Hudeybiye’de Rasülullah (s.a.v.) susuz bir kuyunun başına vararak dua buyurmuşlar o kuyudan bir mucize olarak su çıkmıştır. Ashab-ı Kiram hem kendi ihtiyaçlarını ve hem de bineklerinin ihtiyaçlarını gidermişler. Yine hiç su kalmadığı bir zaman peygamber efendimiz mübarek elini bir kap içindeki suya soktu, iki parmak arasından bir pınar çıktı, 1400 kişi ihtiyacını görmüştür.
12- CEBEL-İ RAHME VE MESCİD-İ SAHRAT
Cebel-i Rahme:
Âdem aleyhisselamın, yer yüzüne inişinin yüzüncü senesi, Kâbe’nin inşâsını tamamladıktan sonra Havvâ Vâlidemizle buluştukları mübârek mevkidir.
Peygamber efendimiz (s.a.v) arefe günü öğle ile ikindiyi Mescid-i Nemre’de kılmış, Cebel-i Rahme’nin eteğinde Mescid-i Sahrat’ın bulunduğu arsaya gelmiş, arafat vakfesini orada yapmıştır.
Mescid-i Sahrat; Cebel-i Rahme’ye çıkarken sağ tarafa düşen, yarım metre civârında bir duvar ile çevrili kıble tarafına uzunluğu 13m, genişliği 8m civarında olan yerdir.
Peygamberimiz (s.a.v) vedâ hutbesini burada îrâd buyurmuşlardır.
13- MÜZDELİFE
Müzdelife: Arafât ile Mina arasında, Harem sınırları içersinde, müzdelife vakfesinin yapıldığı mukaddes yerdir..
Müzdelife: İzdilaftan yakınlık ve toplanmak manasına gelir.
Müzdelife, Hz.Adem ile Havva Vâlidemizin Arafât’tan sonra zifaf oldukları (buluştukları) yerdir. “Meşari Haram” da denir.
Müzdelife’de Güzah dağının yanında Mescid-i Meşar-i Haram (Mescid-i Adem) isminde bir mübarek Mescid vardır.
Ayrıca Müzdelife, Peygamber Efendimiz’e üzerinde kul hakkı olanların da bağışlanacağına dâir müjdenin verildiği, şeytanların ise perişan olduğu yerdir.
14- MİNA
Mina: Men ve İhsan manasına Cenab-ı Hakkın rahmet ve bereketinin bol olduğu yerdir.
Mina, Mekke-i Mükerreme’ nin doğusunda, Sabır dağı ile Mürselat dağı arasındadır.
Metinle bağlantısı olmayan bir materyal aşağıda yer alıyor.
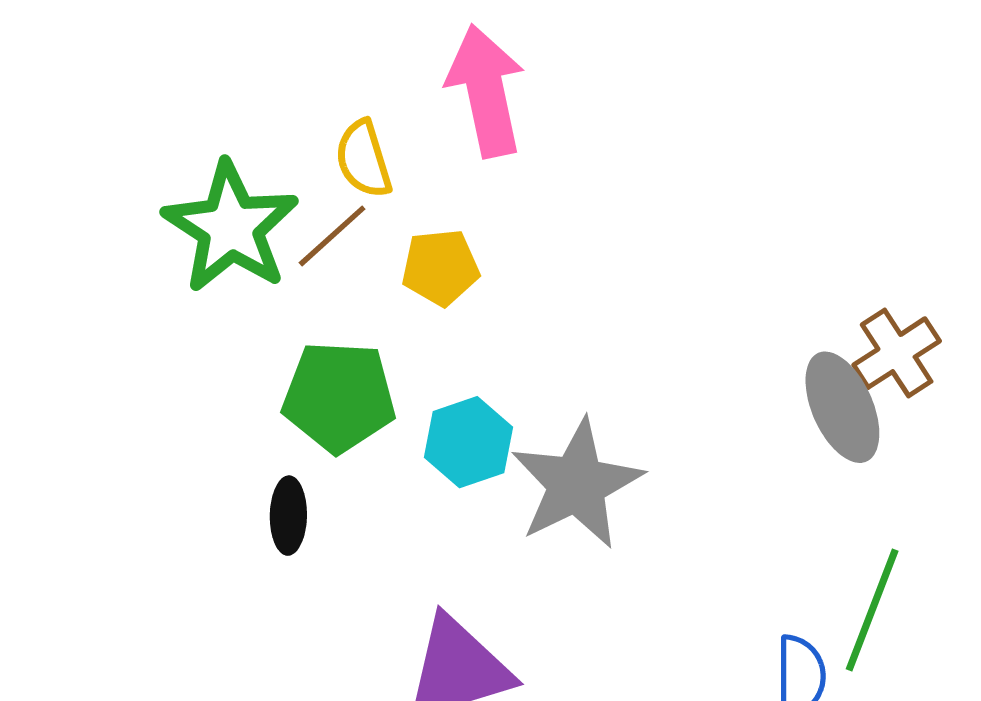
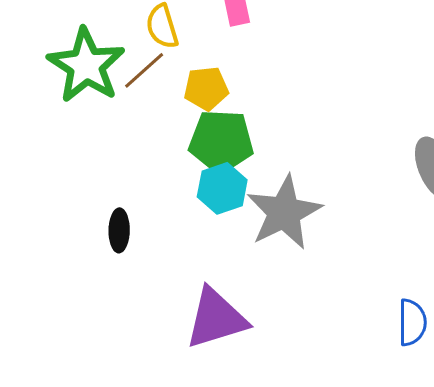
green pentagon: (339, 397) -> (221, 141), moved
Beytullah’a 6 km uzaklıktadır.
Minâ, Harem hudutları içerisinde olup, Hazreti İbrahim’in şeytanı taşladığı, oğlu İsmail (a.s)’a bedel olarak koç kestiği, Mescid-i Hayf’ın bulunduğu, Ensar ile birinci ve ikinci Akabe biatlarının yapıldığı, veda haccı esnasında Nasr sûresinin nâzil olduğu, teşrik günlerinde rasülullah efendimizin gecelediği ve Mürselat sûresinin nâzil olduğu mübârek bir mekândır.
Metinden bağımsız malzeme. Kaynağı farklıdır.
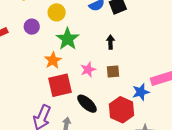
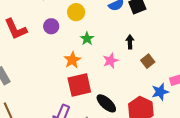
green star: (68, 39) -> (87, 39), size x0.6
pink star: (88, 70) -> (111, 61), moved
brown square: (113, 72) -> (148, 61), moved, turned -32

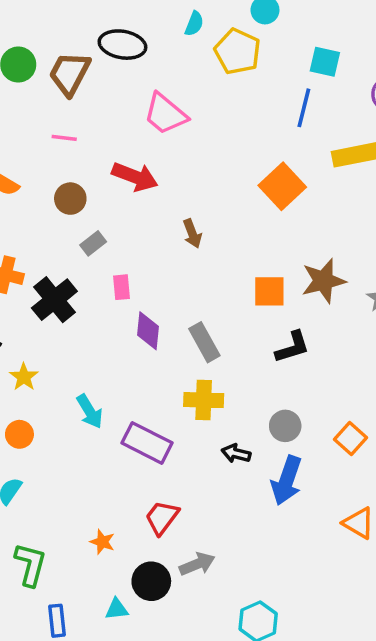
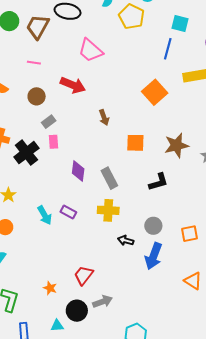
pink rectangle: (121, 287) -> (53, 142), moved
orange square: (269, 291) -> (135, 143), moved
orange square: (350, 439) -> (190, 234), turned 36
purple rectangle: (147, 443) -> (68, 212), moved, size x0.6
Arafâta giderken yevmi terviyede bir gün, şeytan taşlama günlerinde üç gece Minâ’da kalmak sünnettir.
Ayrıca buraya ne zaman gelinirse gelinsin duâ ve niyazda bulunulmalıdır.
15- MESCİD-İ HAYF
Minâ dağının güneyinde, küçük şeytana yakın, Peygamber Efendimizin ve bir çok peygamberin namaz kıldıkları yerdir.
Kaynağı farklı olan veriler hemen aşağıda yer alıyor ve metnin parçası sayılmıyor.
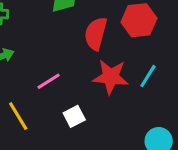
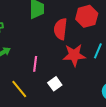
pink line: (49, 81) -> (35, 64), turned -42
Mescid-i Hayf isminin verilmesi; Hz.İbrahim oğlu İsmail(a.s)’ı kurban etmeye götürürken burada vazîfesini yapıp, yapamayacağı korkusu içerisinde olduğu içindir.
Mescid-i Hayf da Çadır şeklindeki kubbenin altında Peygamber Efendimizin çadırı mevcut idi.
Behcetüt takva’da, bu kubbenin altında 400 Peygamberin metfun bulunduğu yazılıdır. Bunun için bu kubbeye (“Kubbetü’l Enbiya’’) denir.
Mir’âtü’l Harameyn de bildirildiğine göre: Hz. Adem Mescidin girişinde sol taraftaki minarenin altında metfundur. Hz. Âdem’ in cenâze namazını oğlu Şit (a.s.) kıldırdı ve Ebu kubeys Dağına defnetti. Nuh (a.s) da Hz. Âdem’in kabrini gemiye alıp tufandan sonra Mescid-i hayf’deki bu minârenin altına defnetti.
Mescid-i hayf gayet mübârek ve mukaddes bir mekân olduğu için burada çokça ibâdet yapmak lazımdır.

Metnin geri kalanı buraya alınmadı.